An understanding of God's revealed will (His precepts) and God's sovereign will would be of great help here. God commands various things in line with what would be pleasing in His sight, yet we all know that not all and in fact most of them do not come to pass. God is against sins of any kind, yet we all know that men sin everyday. Thus, it can be seen that God's will of command is often frustrated, and thus not come to pass.
If God is indeed sovereign however, then all that He desires to come to pass will be indeed accomplished (cf Dan. 4:35 etc). In this we speak of God's sovereign will or His will of desire. Nothing can ever thwart God's desires, for such is the very essence of what it means to be totally sovereign.
Knowing this, we can see that Gamaliel's advice alludes merely to the sovereignty of God or God's sovereign will. However, are we to follow the commands of God or the sovereign decrees of God? God summons us to obey His commands (for that is the very definition of the concept of 'command'), while His sovereign will is not our domain to discern and attempt to accomplish (cf Deut. 29:29). God calls us to obey His Word and we are to do them. In the case of exposing errors, that is the command of Scripture especially in Jude 1:3. Therefore, we are to follow God's commands in this respect instead of attempting to discern God's will based upon the successes or failures of any person/ ministry.
One other error in misquoting such a verse to teach fatalism is that it assumes that God will in fact do such and such. In the biblical context, is it always the case that a plan of God will succeed while a plan of men will fail? If such is the case, then isn't Islam the true religion, after all having conquered the heartlands of ancient Christianity (by the sword) and now being well on its way to overrun Europe in the near future? Who or what determines failure and success? Biblically, without the full revelation of Scripture, did the plan of God fail when Jerusalem fell to the Babylonian Empire? Was the Davidic Covenant made void when the last king of Judah was executed with his sons?
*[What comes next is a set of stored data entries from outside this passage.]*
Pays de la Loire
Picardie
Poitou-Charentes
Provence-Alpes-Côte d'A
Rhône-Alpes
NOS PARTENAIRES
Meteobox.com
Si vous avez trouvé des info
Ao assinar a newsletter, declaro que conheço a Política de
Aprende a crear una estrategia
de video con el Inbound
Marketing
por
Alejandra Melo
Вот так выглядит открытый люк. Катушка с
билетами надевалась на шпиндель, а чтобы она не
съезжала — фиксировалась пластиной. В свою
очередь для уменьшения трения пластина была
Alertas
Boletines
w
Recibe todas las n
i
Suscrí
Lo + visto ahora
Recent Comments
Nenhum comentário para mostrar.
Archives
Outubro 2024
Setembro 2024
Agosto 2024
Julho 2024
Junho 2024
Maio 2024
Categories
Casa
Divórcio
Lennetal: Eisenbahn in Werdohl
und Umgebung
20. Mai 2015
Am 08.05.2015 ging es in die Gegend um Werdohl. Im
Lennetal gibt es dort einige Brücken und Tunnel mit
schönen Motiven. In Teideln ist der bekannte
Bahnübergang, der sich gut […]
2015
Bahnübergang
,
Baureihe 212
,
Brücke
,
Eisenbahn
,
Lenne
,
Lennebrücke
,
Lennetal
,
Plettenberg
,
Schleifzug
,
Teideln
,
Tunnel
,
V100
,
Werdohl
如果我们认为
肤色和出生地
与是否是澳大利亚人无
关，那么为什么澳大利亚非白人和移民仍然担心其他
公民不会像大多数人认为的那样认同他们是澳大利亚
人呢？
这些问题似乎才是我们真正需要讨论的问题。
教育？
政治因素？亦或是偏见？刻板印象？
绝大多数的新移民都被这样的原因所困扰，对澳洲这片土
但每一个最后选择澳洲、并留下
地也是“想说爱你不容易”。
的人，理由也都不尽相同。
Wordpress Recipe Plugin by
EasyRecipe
It would certainly seem that way for the people living at that time.
God sovereignly allows things to pass that may not be what seems good to us, for example the captivity of Judah. Therefore, Gamaliel's advice, while it may be generally correct, is flawed. Further proof can be obtained if we were to think what is actually involved if such a fatalistic attitude were to be implemented in all of life and not just ministry: Vaccines are not necessary because if you are destined to fall sick, you will regardless of whether you have the vaccine or not and vice versa; Medicine do not need to be taken too to cure an illness, since the disease may be from God and vice versa; etc. Gamaliel's advice is therefore absurd when applied to "practical" life issues, so what more spiritual issues that are more real than the present world?
In our actions, we are to obey God's commands in everything (not just in the area of discernment), and not to attempt to "follow God" through deciphering God's intention through providence or any other ways. Even if God had actually decreed a certain evil end, it is right and proper for us to follow God's commands in Scripture to work against that evil end. For how do we know God's intentions — that He may use us as an instrument to halt that evil? Our actions are to be guided by the precepts of Scripture, not garnered through sinful enquiry into what God is actually going to do or not to do!
In conclusion, these two verses are merely descriptive of Gamaliel's advice which was useful providentially, but they are not prescriptive for God's people. Gamaliel's advice is therefore not biblical, and we should therefore treat it as the narrative it actually is rather than grounding our conduct on it.